Aufgrund der zunehmenden Bedeutung der sog. individualisierten (auch: „personalisierten“, medizinisch korrekter: stratifizierten) Medizin (Hüsing et al., 2008) sollen die Überlegungen am Beispiel genetischer Tests konkretisiert werden. Neben dem Grundkonflikt – Gewinnerzielung versus Patientennutzen – bieten genetische Test eigene ethische Fragestellungen (z.B. angemessener Umgang mit prognostischer Information, Schutz der genetischen Informationen vor dem unberechtigten Zugriff Dritter), die bei einer ethischen Selbstverpflichtung der biotechnologischen Unternehmen zu berücksichtigen sind.

 

 

Literaturangaben:

Hüsing, Bärbel ; Hartig, Juliane ; Bührlen, Bernhard ; Reiß, Thomas ; Gaisser, Sibylle (2008): Individualisierte Medizin und Gesundheitssystem. Zukunftsreport. Arbeitsbericht Nr. 126. Büro für Technikfolgenabschätzung beim Deutschen Bundestag.

 

Strech, Daniel (2009): Zur Ethik einer restriktiven Regulierung der Studienregistrierung. Ethik in der Medizin: online first.

Zur Person

Studium der Volkswirtschaftslehre an der Eberhard Karls Universität Tübingen und an der Université de Paris I Panthéon-Sorbonne. 2003 Diplomarbeit „Ökonomische Anreizmechanismen zur Beschränkung des Freiflächenverbrauchs im Ausland“ in Zusammenarbeit mit dem Institut für Angewandte Wirtschaftsforschung (IAW), Tübingen. 2004 - 2006 Stipendiat im Graduiertenkolleg „Bioethik“ am IZEW. Titel der Dissertation: „Die Ethik des Value of a Statistical Life.
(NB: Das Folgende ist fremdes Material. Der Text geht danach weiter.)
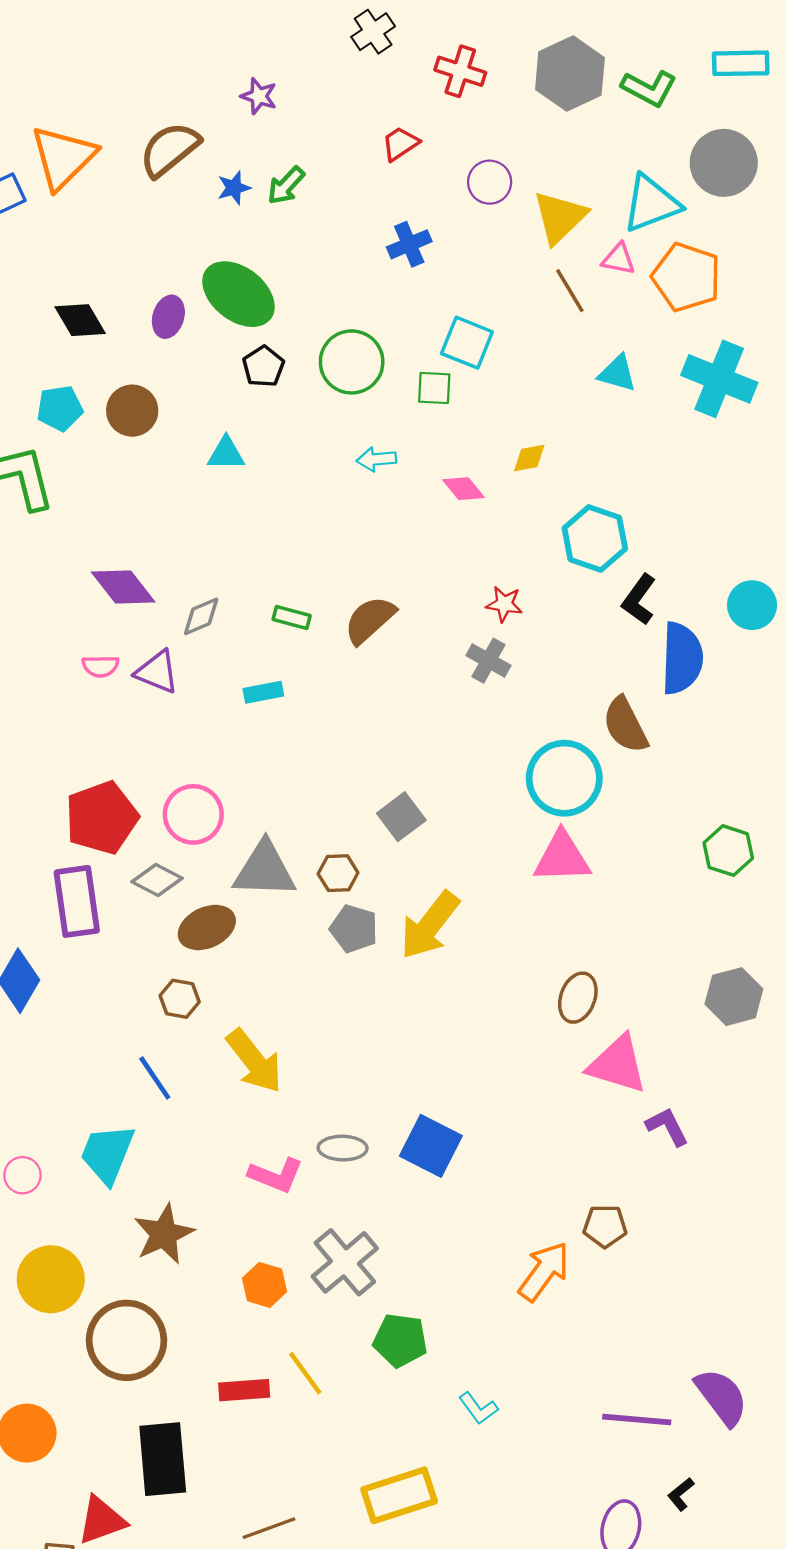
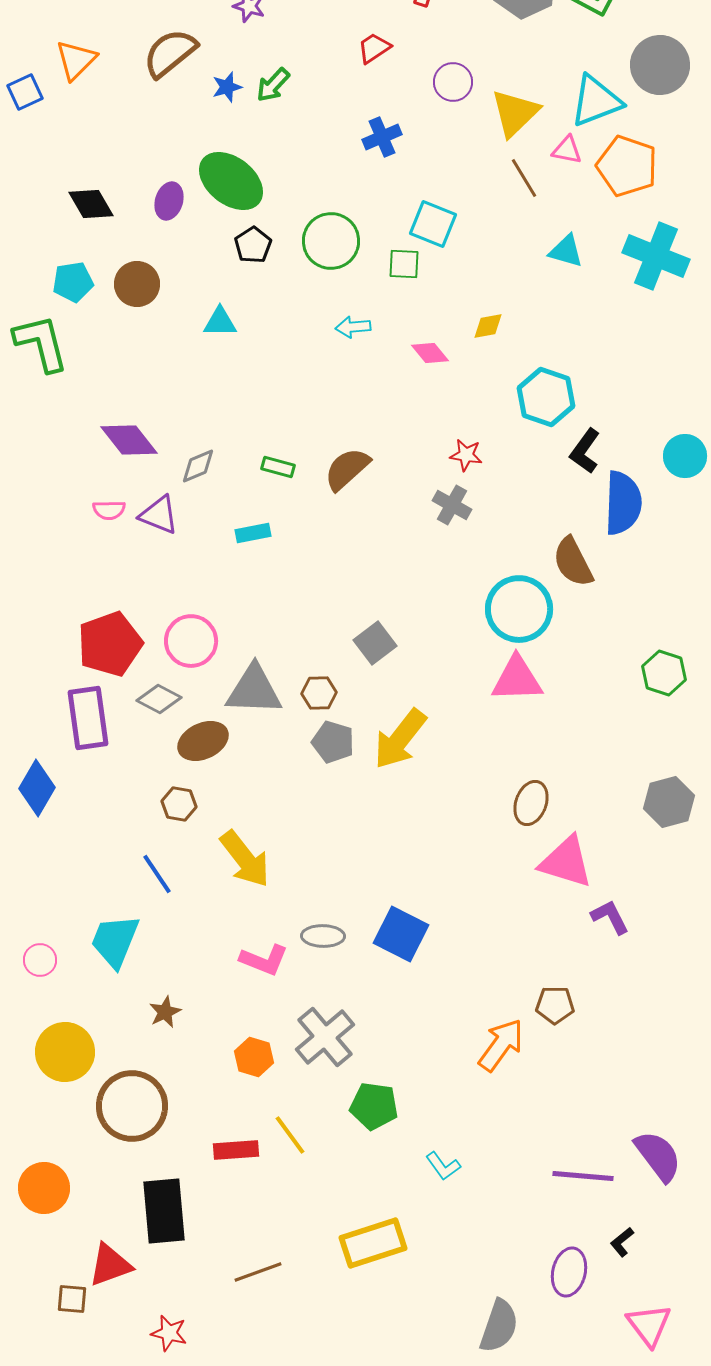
orange triangle: (63, 157) -> (76, 60), size x0.7
brown star: (164, 1234) -> (165, 1012), size x0.6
Die Rolle individueller Risikokompetenz für die Legitimität des VSL“. 05/2007 - 06/2007 Gastaufenthalt in der Arbeitsgruppe Economics of Safety, Health, Environment and Risk (ESHER), Newcastle University (UK, Prof. M. Jones-Lee, Prof. S. Chilton). November 2007 – November 2009 wissenschaftlicher Mitarbeiter im Projekt „Verantwortung wahrnehmen“ (Ethik als Schlüsselkompetenz) des IZEW. November 2009 – September 2010 wissenschaftlicher Mitarbeiter im BMBF-Forschungsverbund "Allokation" am Institut für Ethik und Geschichte der Medizin, Bereich Ethik der Medizin, Universität Tübingen (Prof. Dr. Georg Marckmann). Promotion zum Dr. rer. pol. im Januar 2010. Von August 2011 bis August 2013 Postdoktorandenstipendiat im Graduiertenkolleg Bioethik am IZEW. Seit September 2013 Referent für Nachhaltige Entwicklung an Fakultät Agrarwirtschaft, Volkswirtschaft und Management der Hochschule für Wirtschaft und Umwelt Nürtingen-Geislingen.